Business costs for supplying telecommunications equipment should be materially reduced under regulatory changes introduced by the Australian Communications Media Authority.
The ACMA has amended the rules for the supply in Australia of telecommunications customer equipment and customer cabling. The rules apply to businesses supplying telecommunications equipment such as telephones, modems, tablets and in-home telecommunications wiring.
The regulatory rules had required businesses to hold records demonstrating that the equipment complies with minimum technical standards, including safety requirements.
The recently introduced changes include reducing record-keeping requirements for mobile equipment that is not intended to make voice calls, increasing the flexibility for suppliers to rely on overseas compliance documentation and improving the overall simplicity of the rules. These changes are consistent with the growth of global supply models for mobile equipment, including non-telephony equipment such as tablets.
‘The updated regulations continue to protect consumers while ensuring that equipment and cabling meet minimum technical requirements,’ said ACMA Chairman Chris Chapman.
‘The new rules follow an exhaustive consultation process with industry,’ he added.
While the ACMA had floated the option of removing the rules completely and moving to an industry-managed scheme, industry submissions supported the retention of regulation in this area. This is because regulation is still seen by industry as the most appropriate means of managing consumer and operational risks associated with the supply and connection of customer equipment to telecommunications networks.
The rules commenced on 25 February, with a two year phase-in period. The ACMA will continue to work with the telecommunications industry peak body Communications Alliance (CA) and other industry parties to ensure that appropriate technical standards are in place to manage risks associated with new and emerging technologies, while minimising regulatory burden.
For more information, please see the Backgrounder below, or to arrange an interview, please contact: Emma Rossi, Media Manager, (02) 9334 7719 and 0434 652 063 or email@example.com.
Media release 9/2015 - 26 February
The ACMA regulates the supply and connection of telecommunications customer equipment and customer cabling through the Telecommunications (Customer Equipment and Customer Cabling) Labelling Notice (the TLN) made under section 407 of the Telecommunications Act 1997 and technical standards made under section 376 of the Telecommunications Act.
Under the TLN, suppliers of customer equipment or customer cabling that is subject to an applicable technical standard must:
- ensure the equipment or cabling complies with the applicable technical standards
- cause a label (the ‘regulatory compliance mark’) to be applied to the equipment or cabling - indicating compliance with the applicable technical standards
- hold records demonstrating that the equipment or cabling complies with the applicable technical standards.

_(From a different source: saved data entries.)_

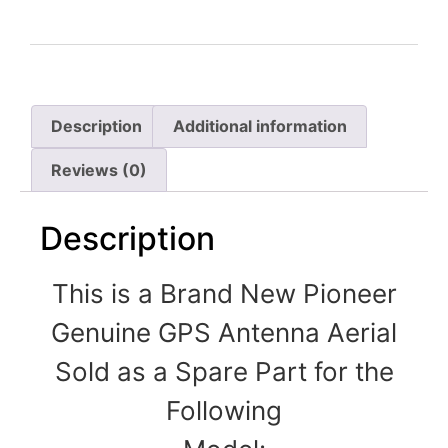
Description
Additional information
Reviews (0)
Description
This is a Brand New Pioneer
Genuine GPS Antenna Aerial
Sold as a Spare Part for the
Following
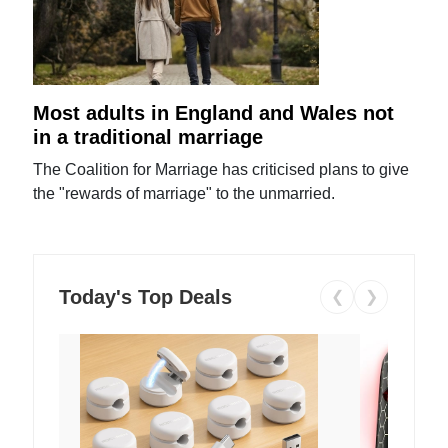
Most adults in England and Wales not
in a traditional marriage
The Coalition for Marriage has criticised plans to give
the "rewards of marriage" to the unmarried.
Today's Top Deals
❮
❯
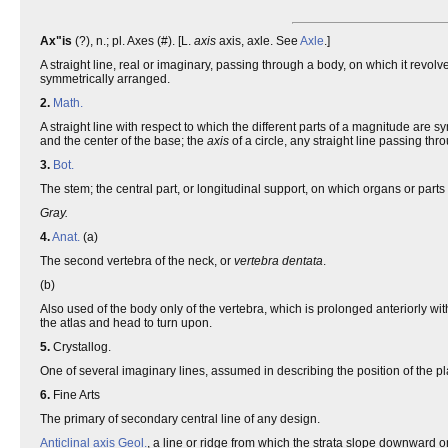
Ax"is
(?), n.; pl. Axes (#). [L.
axis
axis, axle. See
Axle
.]
A straight line, real or imaginary, passing through a body, on which it revo
symmetrically arranged.
2.
Math.
A straight line with respect to which the different parts of a magnitude are 
and the center of the base; the
axis
of a circle, any straight line passing thr
3.
Bot.
The stem; the central part, or longitudinal support, on which organs or parts
Gray.
4.
Anat.
(a)
The second vertebra of the neck, or
vertebra dentata
.
(b)
Also used of the body only of the vertebra, which is prolonged anteriorly with
the atlas and head to turn upon.
5.
Crystallog.
One of several imaginary lines, assumed in describing the position of the p
6.
Fine Arts
The primary of secondary central line of any design.
Anticlinal axis
Geol.
, a line or ridge from which the strata slope downward o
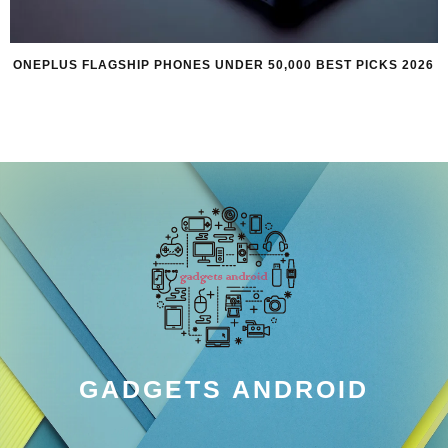
ONEPLUS FLAGSHIP PHONES UNDER 50,000 BEST PICKS 2026
GADGETS ANDROID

The ACMA technical standards reference industry standards made by Communications Alliance or (in relation to electrical safety) Standards Australia. The industry standards contain technical requirements that relate to: safety, access to the emergency call service, network integrity and interoperability with the standard telephone service.

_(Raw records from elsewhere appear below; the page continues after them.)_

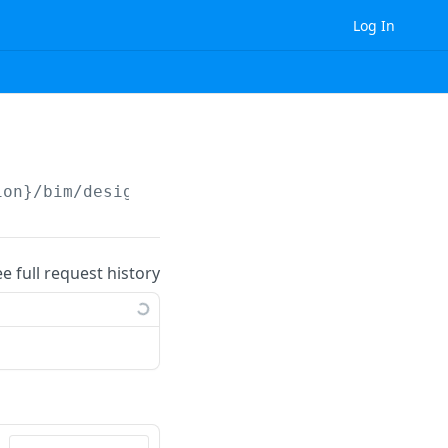
Log In
ion}
/bim/design_revision/clash_report/
ee full request history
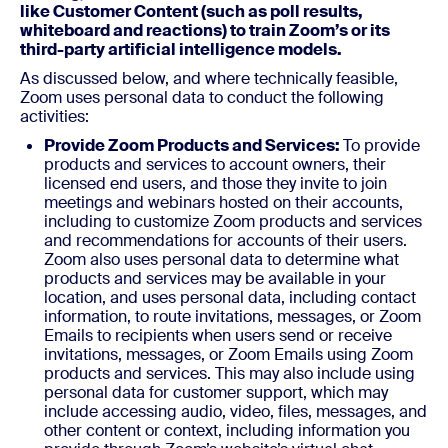
like Customer Content (such as poll results,
whiteboard and reactions) to train Zoom’s or its
third-party artificial intelligence models.
As discussed below, and where technically feasible,
Zoom uses personal data to conduct the following
activities:
Provide Zoom Products and Services:
To provide
products and services to account owners, their
licensed end users, and those they invite to join
meetings and webinars hosted on their accounts,
including to customize Zoom products and services
and recommendations for accounts of their users.
Zoom also uses personal data to determine what
products and services may be available in your
location, and uses personal data, including contact
information, to route invitations, messages, or Zoom
Emails to recipients when users send or receive
invitations, messages, or Zoom Emails using Zoom
products and services. This may also include using
personal data for customer support, which may
include accessing audio, video, files, messages, and
other content or context, including information you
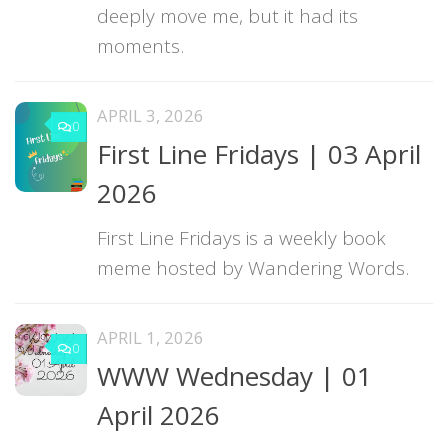
deeply move me, but it had its
moments.
APRIL 3, 2026
0
First Line Fridays | 03 April
2026
First Line Fridays is a weekly book
meme hosted by Wandering Words.
APRIL 1, 2026
0
WWW Wednesday | 01
April 2026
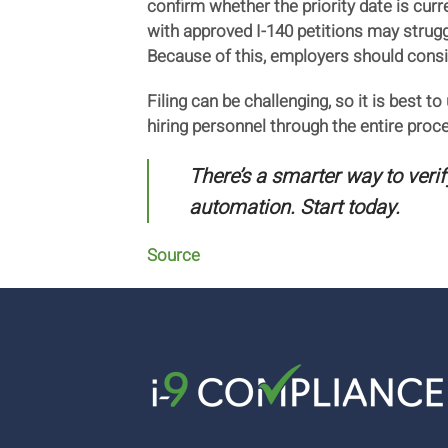
confirm whether the priority date is cur
with approved I-140 petitions may struggl
Because of this, employers should consi
Filing can be challenging, so it is best t
hiring personnel through the entire pro
There’s a smarter way to veri
automation. Start today.
Source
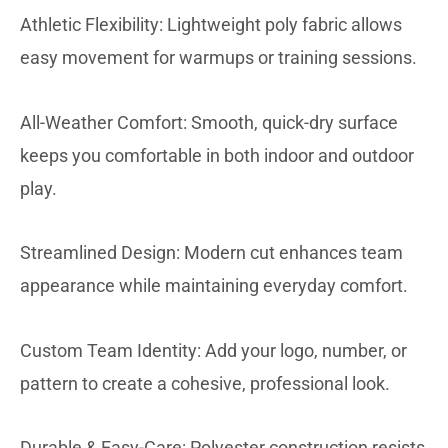
Athletic Flexibility: Lightweight poly fabric allows
easy movement for warmups or training sessions.
All-Weather Comfort: Smooth, quick-dry surface
keeps you comfortable in both indoor and outdoor
play.
Streamlined Design: Modern cut enhances team
appearance while maintaining everyday comfort.
Custom Team Identity: Add your logo, number, or
pattern to create a cohesive, professional look.
Durable & Easy-Care: Polyester construction resists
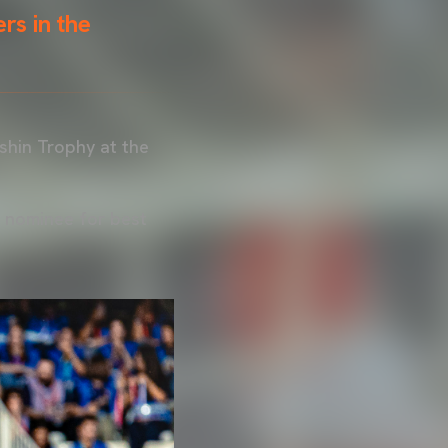
rs in the
shin Trophy at the
a nominee for best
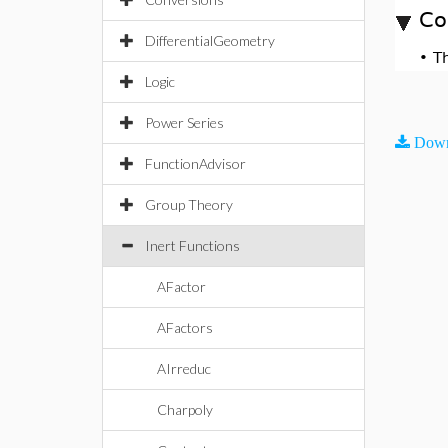
Co
DifferentialGeometry
•
T
Logic
Power Series
Down
FunctionAdvisor
Group Theory
Inert Functions
AFactor
AFactors
AIrreduc
Charpoly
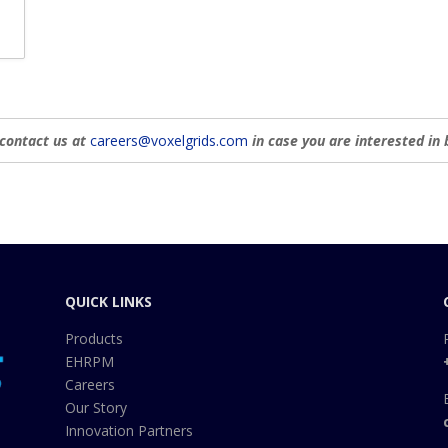
c
a
t
i
o
n
 contact us at
careers@voxelgrids.com
in case you are interested in 
QUICK LINKS
Products
EHRPM
Careers
Our Story
Innovation Partners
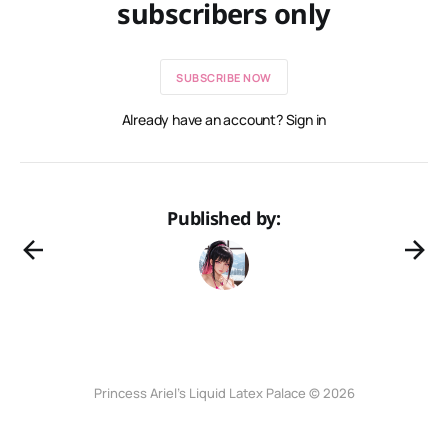
subscribers only
SUBSCRIBE NOW
Already have an account? Sign in
Published by:
Princess Ariel’s Liquid Latex Palace © 2026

The new 2015 TLN amends the record-keeping requirements imposed on suppliers of equipment and cabling. In summary, the amendments:
- streamline the application of the TLN to customer equipment and cabling
- improve the scope for suppliers (Australian importers and manufacturers) to rely on overseas compliance documentation to demonstrate compliance with Australian requirements
- reduce the record keeping requirements that apply to customer equipment that is not used in the supply of a standard telephone service.
In light of the move to VoIP technology that is proposed under NBN Co’s fibre-to-the-premises, fibre-to-the-node, fibre-to-the-building and hybrid fibre coaxial products, the ACMA will continue working with CA to review the current suite of industry standards to ensure those standards appropriately address the consumer and operational risks associated with the supply, connection and use of VoIP customer equipment.